ISIDORE is an online platform that allows research and access to human and social sciences digital data. It's a research assistant for humanists.

Creation

ISIDORE was created in 2009 by the CNRS, using its "Adonis large equipment" facilities, with participation from french companies Antidot, Sword and Mondeca. It is now fully integrated to the Huma-Num research infrastructure for humanities and social sciences.

Usage
ISIDORE harvests metadata and fulltext documents indexes them as digital data by enriching them with scientific terms and references (like thesaurus, taxonomies, etc.) in 3 languages: French, English and Spanish. It is edited as a web portal, isidore.science, an API and a SPARQL endpoint that allows access to enriched data in RDF. ISIDORE is available also like a WP plugin, called ISIDORE Suggestions.
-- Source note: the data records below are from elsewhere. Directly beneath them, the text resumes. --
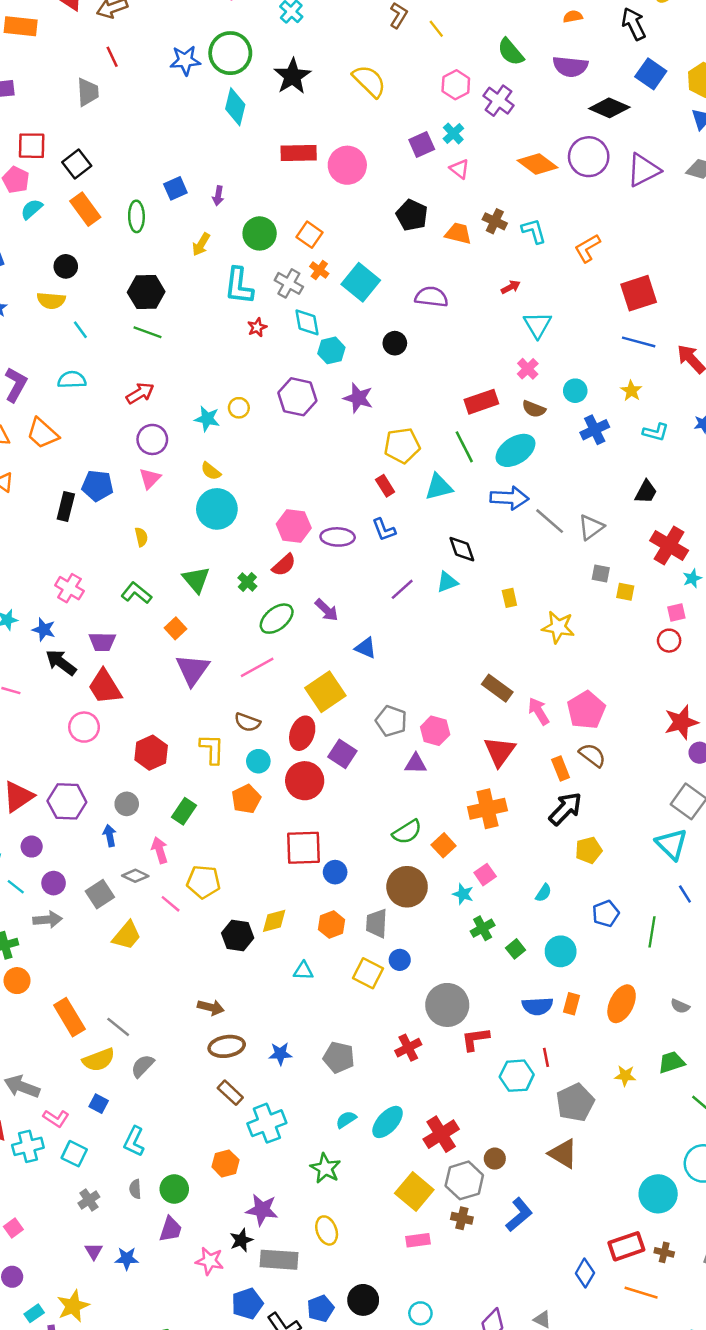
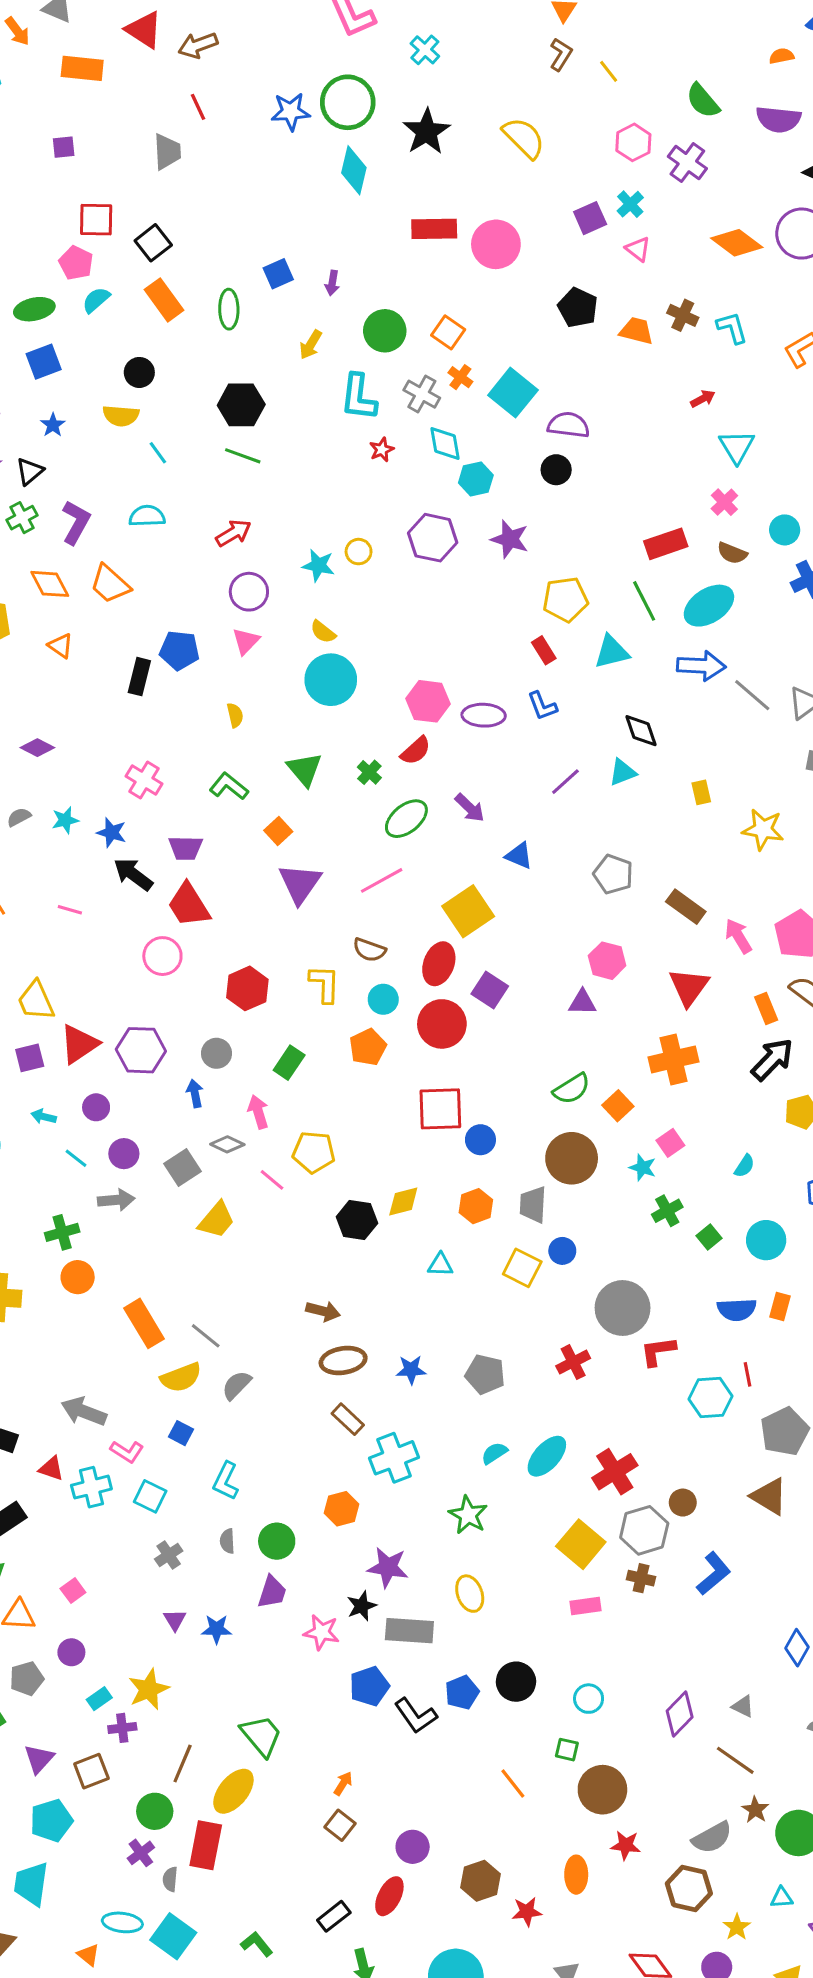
purple semicircle: (431, 297) -> (568, 425), moved
gray pentagon: (391, 721) -> (613, 874), moved

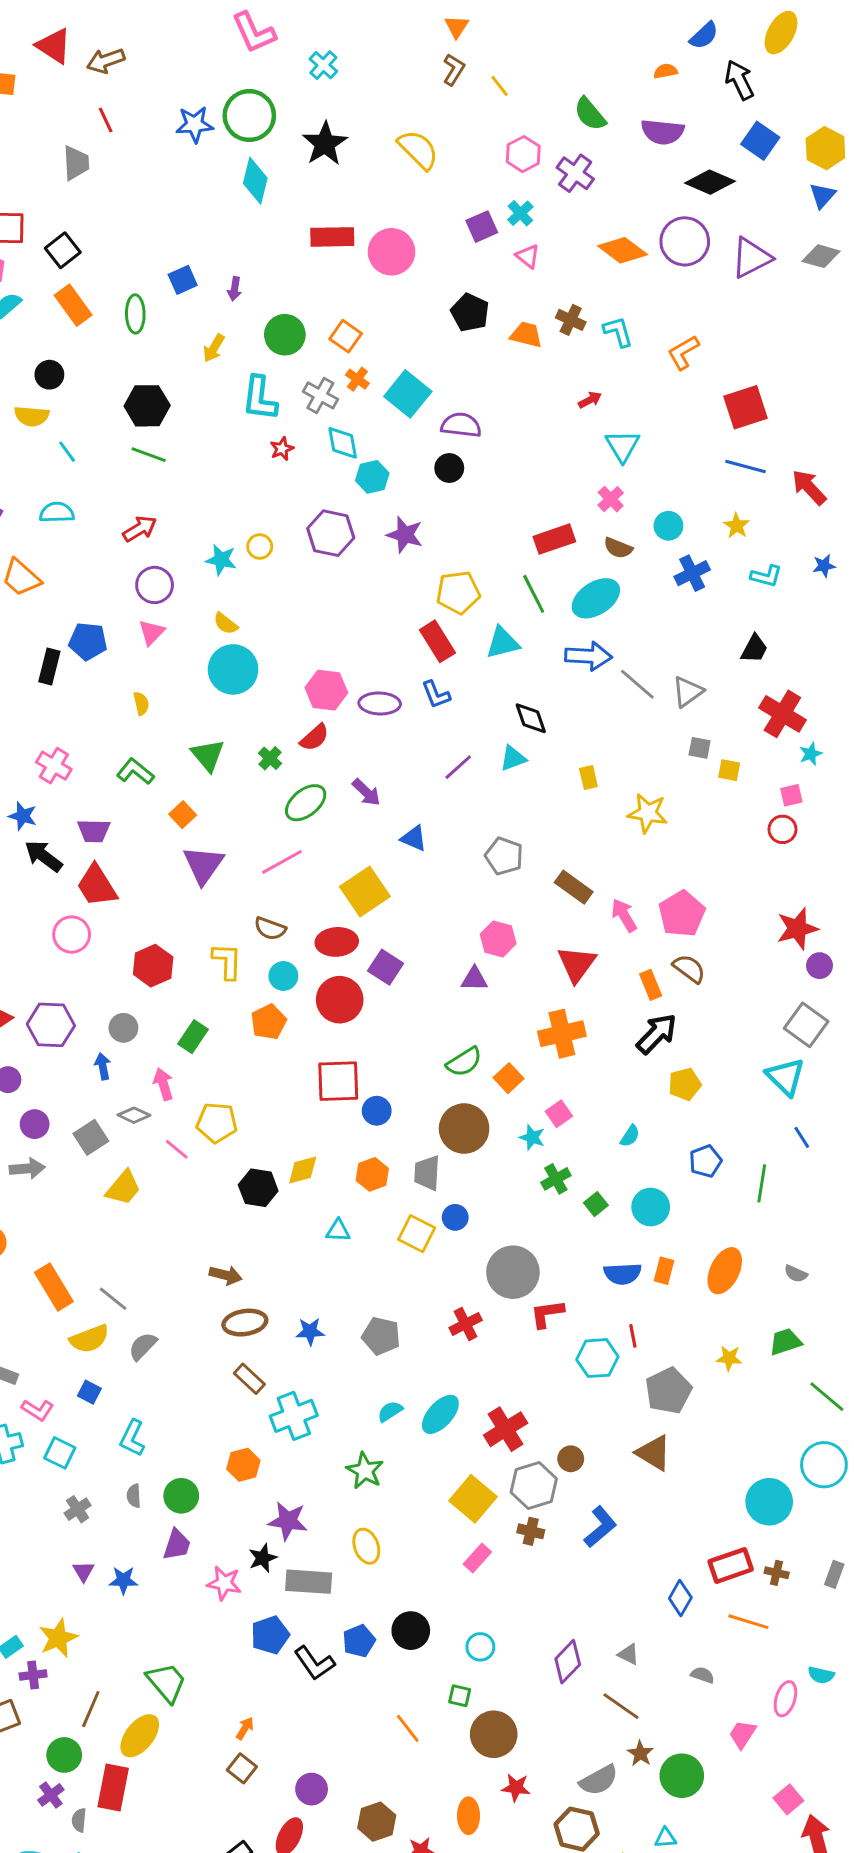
red rectangle: (544, 650) -> (437, 641), size x1.5
red ellipse: (439, 964) -> (337, 942), turned 66
pink rectangle: (585, 1606) -> (477, 1558), turned -40

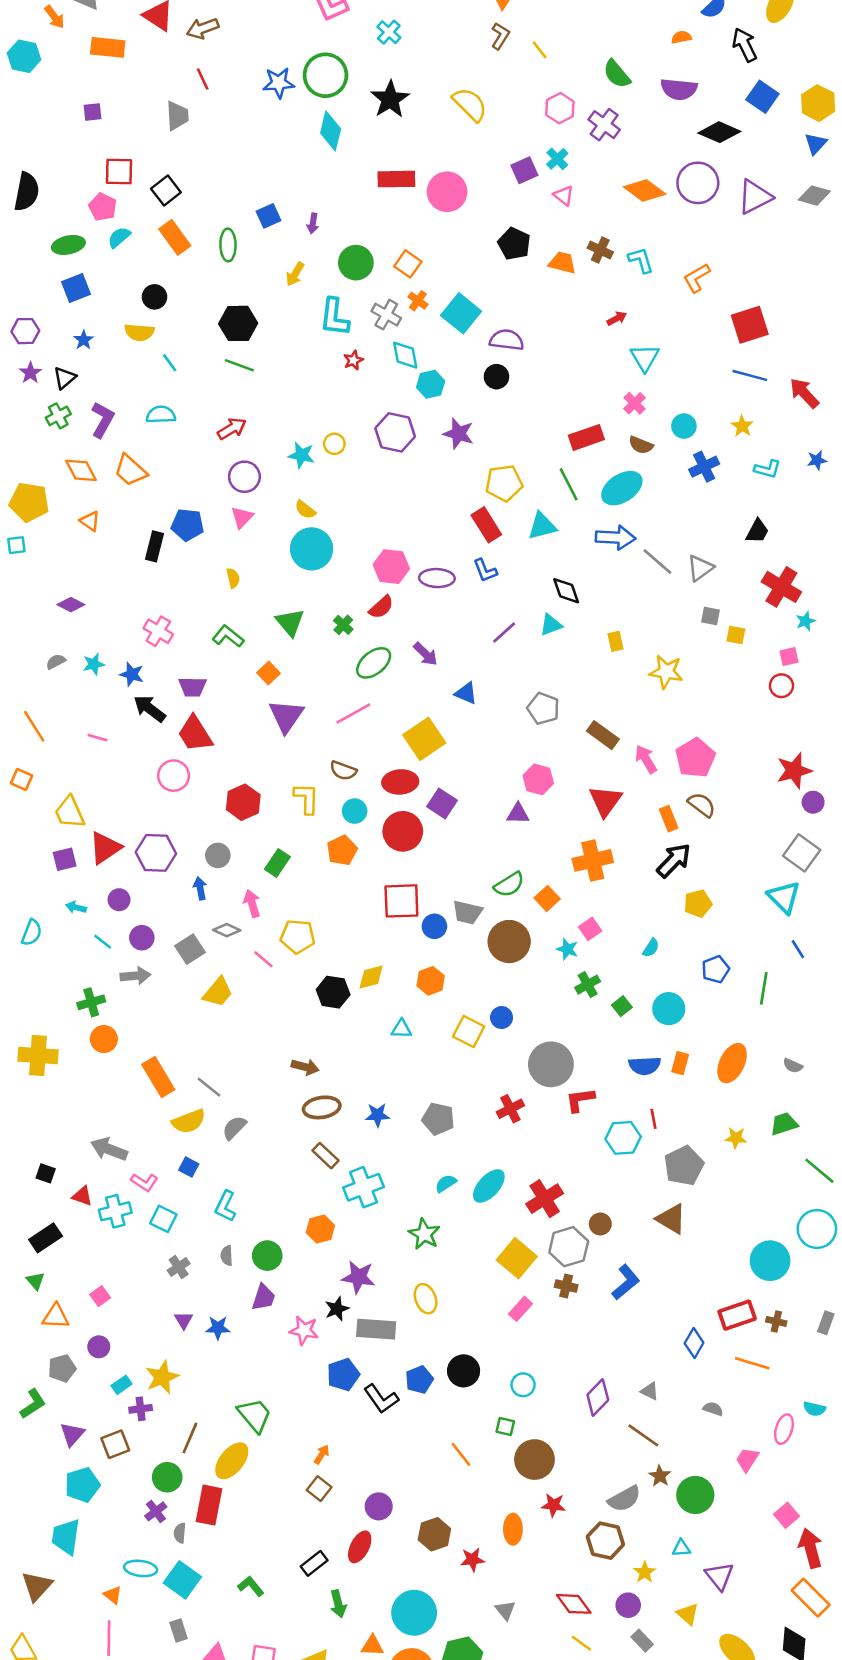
gray trapezoid: (427, 1173) -> (467, 912), moved, turned -80

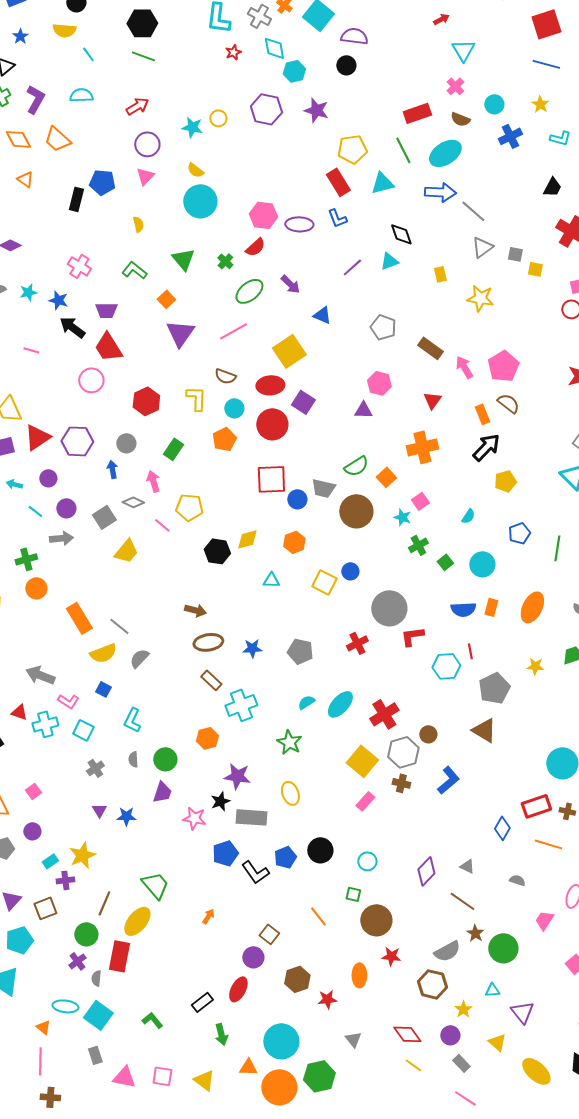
gray triangle: (700, 568) -> (482, 247), moved
red triangle: (605, 801) -> (432, 400), size x0.7
brown square: (319, 1489) -> (269, 934), moved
ISIDORE is one of the digital platforms engaged in the sharing of scientific open data and promote FAIR Data.

It currently contains over 7M documents, from more 7000 different collections and sources (digital libraries, journals, academic blogs, open archives, scientific databases, archives, etc.), making it the largest open digital library for humanities and social sciences research.

Sources

ISIDORE associates a large panel of scientific platforms and 'data producers':
electronic edition platforms (Cairn.info, Persée, Revues.org, Erudit, etc.),
digital libraries: (Gallica of the BnF, Mazarinum of the bibliothèque Mazarine, bibliothèque Sainte-Geneviève, bibliothèque inter-universitaire de médecine, etc.)
open archives (HAL-SHS (Hyper Article en Ligne - Sciences de l'Homme et de la Société), theses.fr, Thèses en Ligne TEL, etc.) as well as a large number of other scientific databases maintained by French and foreign laboratories.